- Born: 1923 Thamarathiruthi, Trichur, Kingdom of Cochin
- Died: 3 August 2005 (aged 81–82) Kozhikode, Kerala, India
- Occupations: Poet, professor
- Writing career
- Language: Malayalam
- Notable awards: Sahitya Akademi Award, Kerala Sahitya Akademi Award

= R. Ramachandran (poet) =

Indian poet (born 1923)

R. Ramachandran (1923–2005) was a Malayalam–language poet from Kerala state, South India.

==Biography==
Born in 1923 in Thamarathiruthi village in Thrissur district of Kerala, Ramachandran studied in various schools of the erstwhile Kingdom of Cochin and obtained his graduation and masters in literature from Maharajas College, Ernakulam. He taught Malayalam in Malabar Christian College, Kozhikode from 1948 until his retirement in 1978. He was a scholar in Sanskrit, English and Malayalam languages.

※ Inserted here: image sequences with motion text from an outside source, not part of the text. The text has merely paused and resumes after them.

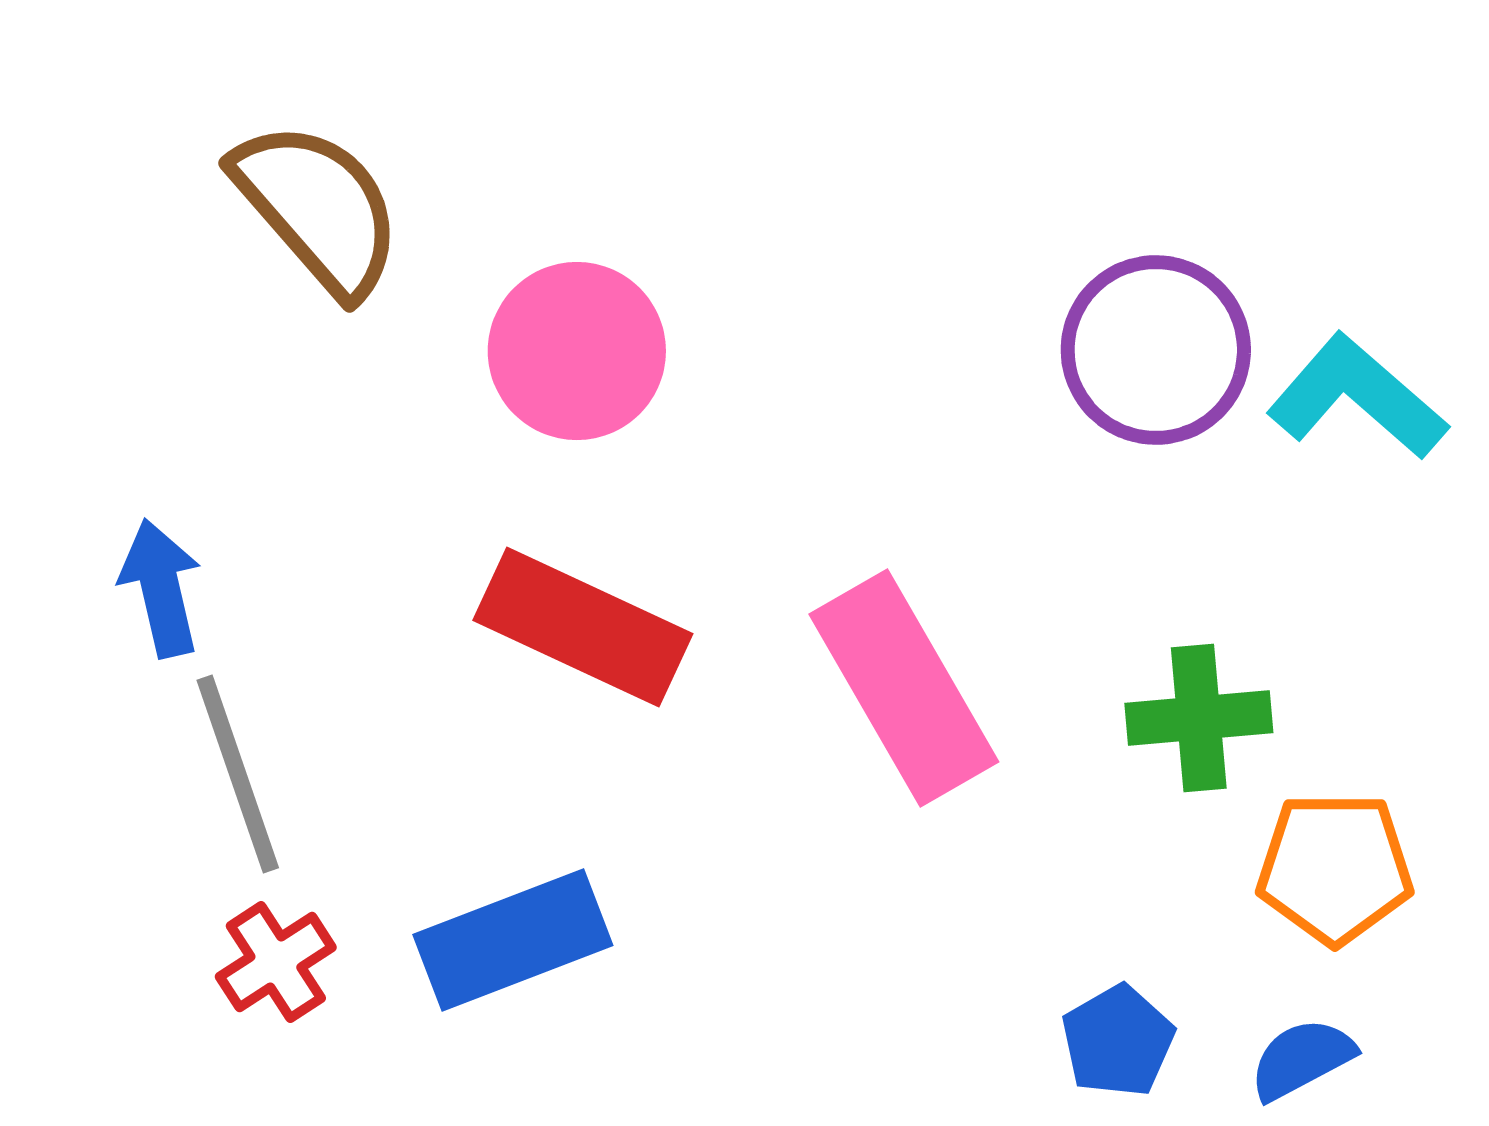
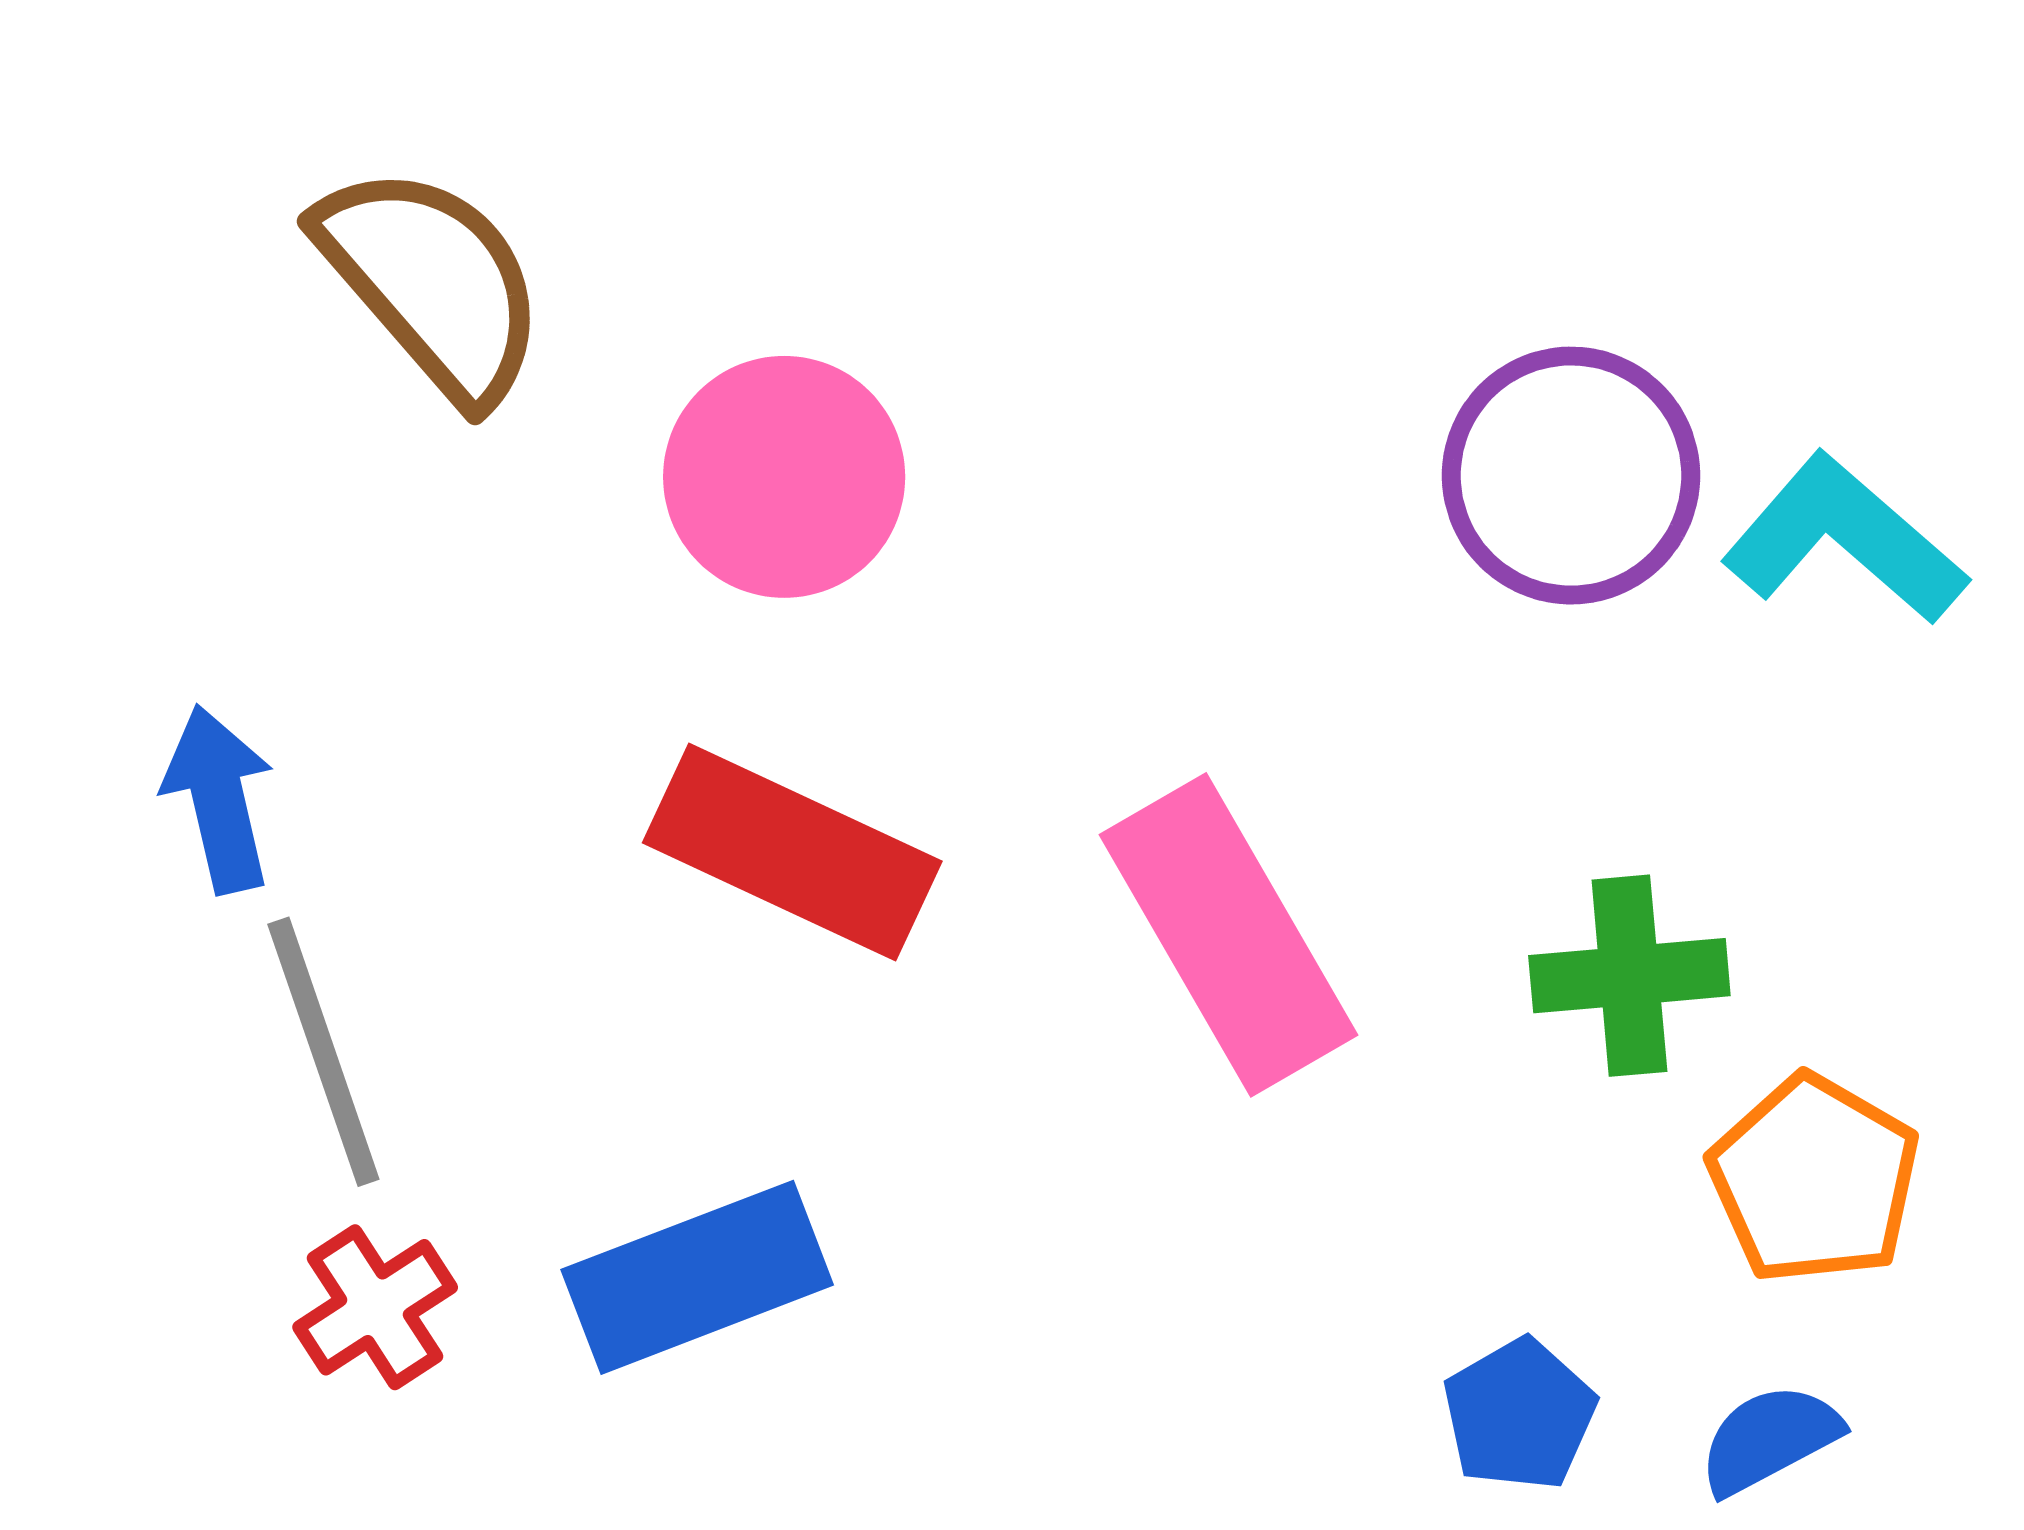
orange pentagon: (1335, 868) -> (1814, 1179), turned 30

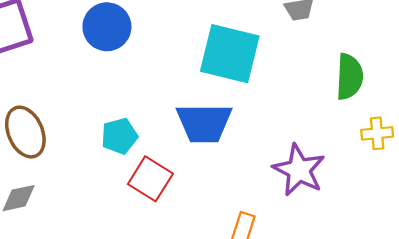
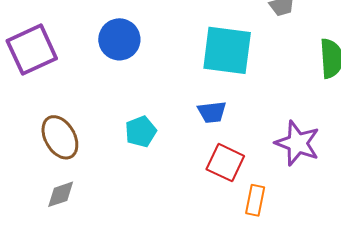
blue trapezoid: (204, 123) -> (212, 112), size x0.6
red square: (150, 179) -> (225, 163), moved

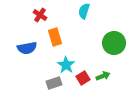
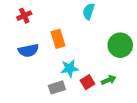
red cross: (40, 15) -> (24, 16), moved, turned 32
cyan star: (66, 65) -> (70, 68), turned 30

Though not a prolific poet, Ramachandran had an impact in Malayalam poetry with his works such as Murali, Sandhya Nikunjangal, Shyama Sundari and Pinne. An anthology of his poems titled R. Ramachandrante Kavithakal received the Sahitya Akademi Award in 2000 and the Kerala Sahitya Akademi Award in 2003.